Agora vou assumir a minha culpa. A universidade tem poucas disciplinas para trabalhar a leitura estritamente. Parte-se do pressuposto que os alunos que chegam à universidade são leitores maduros, não precisam desenvolver a leitura. E poucas disciplinas lidam com a leitura do ponto de vista pedagógico, didático. A universidade tem que rever a formação do professor que vai trabalhar com leitura, como ensinar leitura, a metodologia. Porque, às vezes, o professor começa a treinar algumas habilidades que vai cair naquele teste, em prova. Mas não trabalha aquilo de uma forma interessante, de modo que o texto ganhe vida, desperte o gosto pela leitura, a curiosidade de saber mais, a paixão pelos livros. É aí que mora a riqueza. Eu acho que a escola afoga esses meninos com muito conteúdo e o perguntar vai ficando meio guardadinho. O professor precisa pôr o menino para pensar, fazer perguntas, tentar buscar respostas e discutir com o colega, de pensar várias respostas para a mesma coisa. Não tem o certo, o errado, mas tem o possível e o impossível, o bem argumentado e o mal argumentado. É preciso deixar de lado a velha aula expositiva em que o professor fala e os alunos ficam calados. 

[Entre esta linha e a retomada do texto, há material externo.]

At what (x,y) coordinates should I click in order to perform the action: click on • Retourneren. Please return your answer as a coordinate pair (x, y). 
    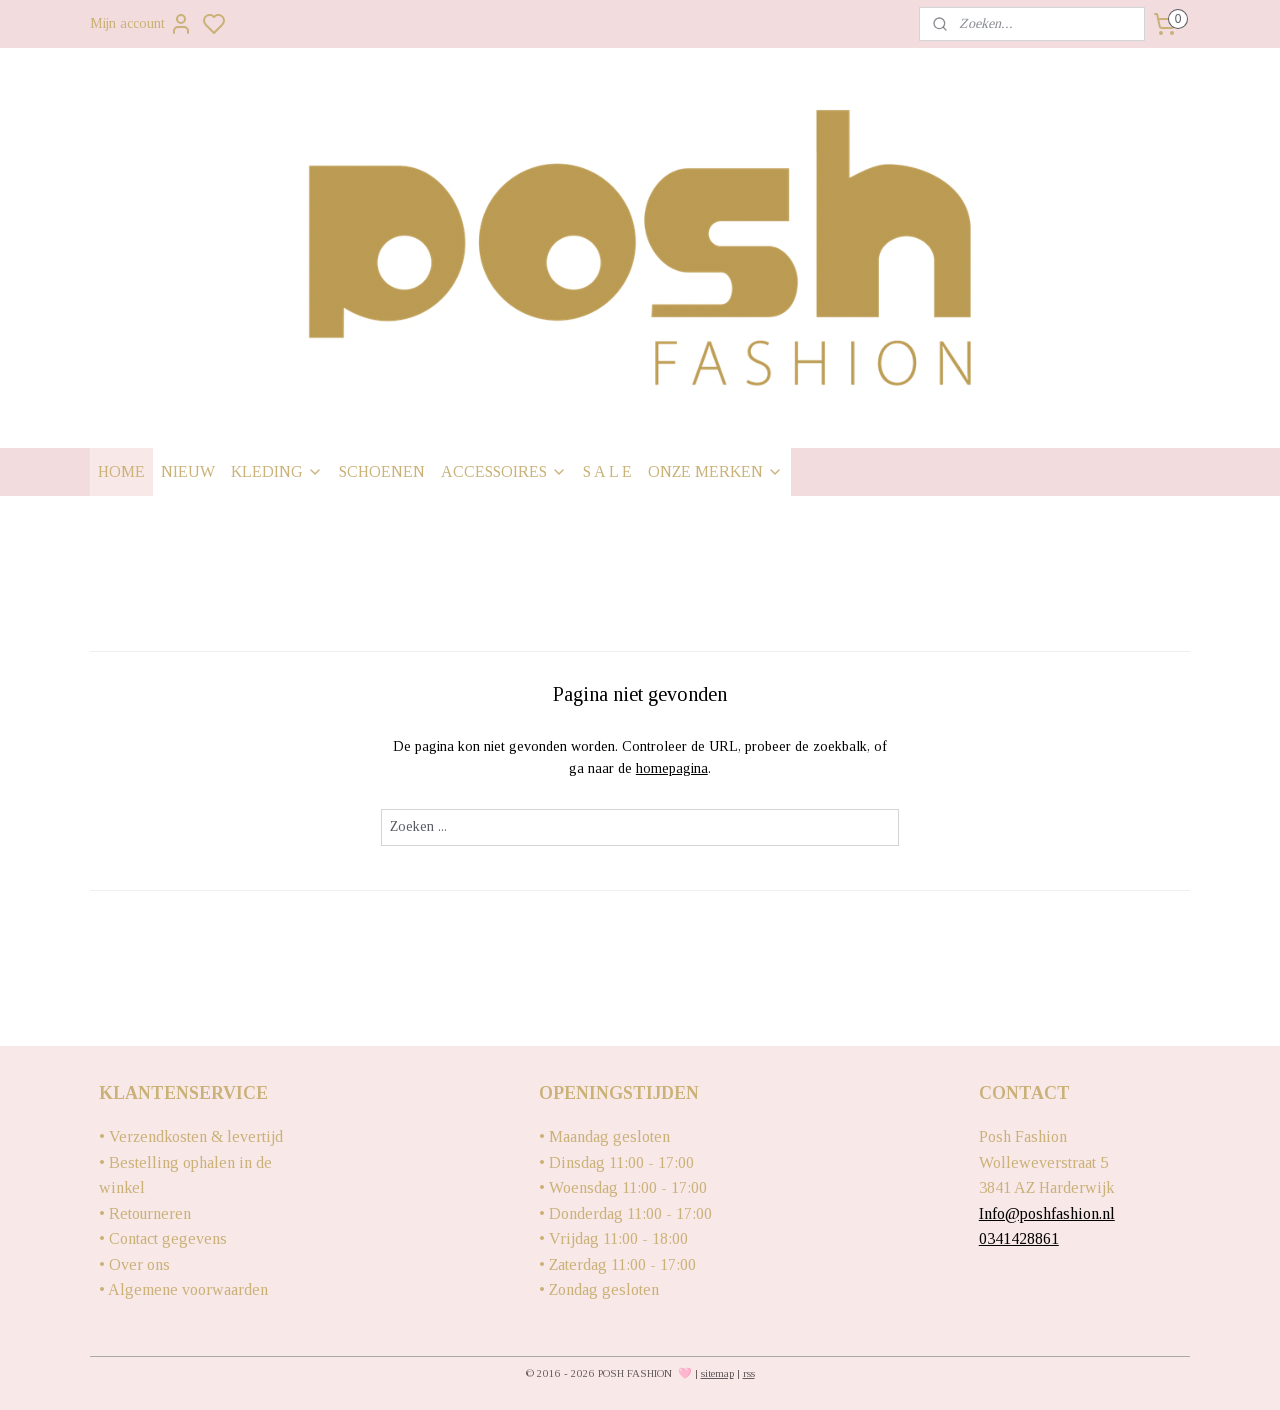     Looking at the image, I should click on (145, 1213).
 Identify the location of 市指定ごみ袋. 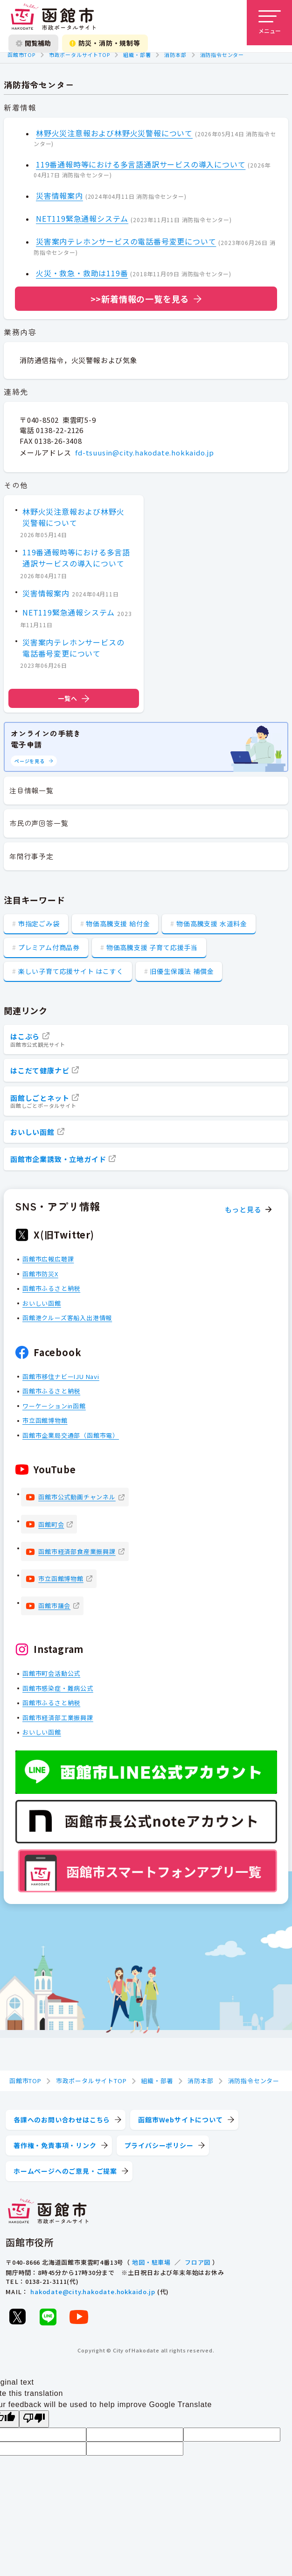 (39, 923).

O que significa ser um bom leitor?

É uma pergunta difícil. Alguns textos são mais comuns no nosso cotidiano. Não se pode falar que tem que ser bom leitor de tudo: crônica, artigo de opinião, divulgação científica, texto de revista, jornais, livros de literatura. Muitos jovens são bons navegadores, mas não são bons leitores. Eles são bons buscadores de informação, mas quando eles acham a informação, o processamento daquela informação é muito raso, superficial. Na hora de ler com um grau de profundidade, fazer inferências, essa habilidade eles não têm, não conseguem avaliar a própria leitura. Outra coisa importante é dar um modelo de como é que se lê, fazer leitura oral com os estudantes. Como é que você lê um poema? Tem menino que lê um poema e lê uma notícia com a mesma entonação, do mesmo jeito. O professor pode levar para sala de aula um texto romântico ou um texto agressivo e perguntar para o grupo como fazer a leitura de cada um desses textos. Como é que é a entonação, a prosódia, a interpretação? Se você lê todas as personagens com a mesma voz, com a mesma entonação, não tem graça. O texto fica ruim. Agora, quando você faz aquele teatro vocal, monta a cor, o figurino, monta o som, você faz um cinema na tua cabeça. É uma outra coisa.